By Robert J. Hastings

         TUCKED AWAY in our subconscious minds is an idyllic vision in which we see ourselves on a long journey that spans an entire continent. We’re traveling by train and, from the windows, we drink in the passing scenes of cars on nearby highways, of children waving at crossings, of cattle grazing in distant pastures, of smoke pouring from power plants, of row upon row upon row of cotton and corn and wheat, of flatlands and valleys, of city skylines and village halls.

     But uppermost in our conscious minds is our final destination–for at a certain hour and on a given day, our train will finally pull into the station with bells ringing, flags waving, and bands playing. And once that day comes, so many wonderful dreams will come true. So restlessly, we pace the aisles and count the miles, peering ahead, waiting, waiting, waiting for the station.

     “Yes, when we reach the station, that will be it!” we promise ourselves. “When we’re eighteen. . . win that promotion. . . put the last kid through college. . . buy that 450SL Mercedes-Benz. . . have a nest egg for retirement!”

     From that day on we will all live happily ever after.

     Sooner or later, however, we must realize there is no station in this life, no one earthly place to arrive at once and for all. The journey is the joy. The station is an illusion–it constantly outdistances us. Yesterday’s a memory, tomorrow’s a dream. Yesterday belongs to a history, tomorrow belongs to God. Yesterday’s a fading sunset, tomorrow’s a faint sunrise. Only today is there light enough to love and live.

     So, gently close the door on yesterday and throw the key away. It isn’t the burdens of today that drive men mad, but rather regret over yesterday and the fear of tomorrow. Regret and fear are twin thieves who would rob us of today.

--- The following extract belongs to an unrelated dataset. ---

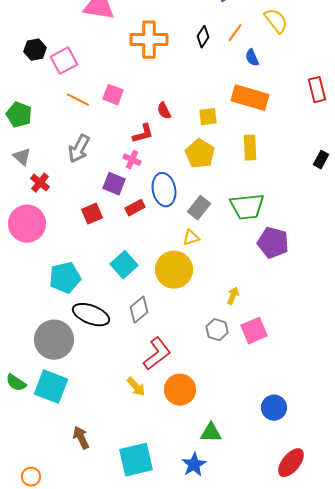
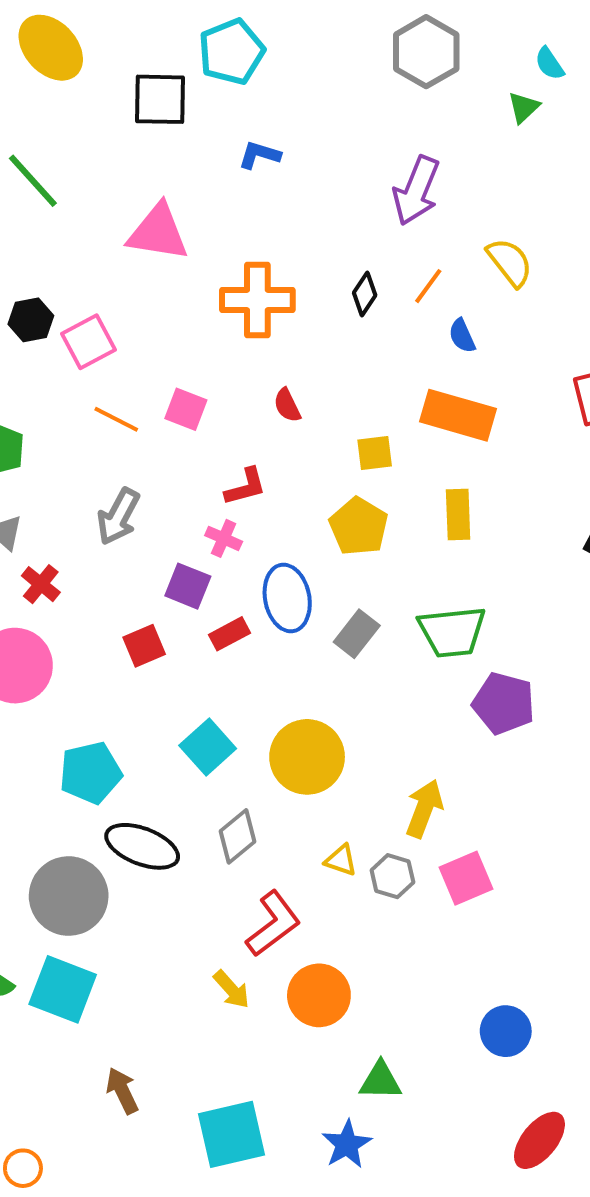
red semicircle: (164, 111) -> (287, 405), moved
yellow triangle: (191, 238) -> (341, 860), moved, turned 36
yellow arrow: (233, 296) -> (424, 809), size x1.6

     “Relish the moment” is a good motto, especially when coupled with Psalm 118:24, “This is the day which the Lord hath made; we will rejoice and be glad in it.”

     So stop pacing the aisles and counting the miles. Instead, swim more rivers, climb more mountains, kiss more babies, count more stars. Laugh more and cry less. Go barefoot oftener.  Eat more ice cream. Ride more merry-go-rounds. Watch more sunsets. Life must be lived as we go along. The station will come soon enough.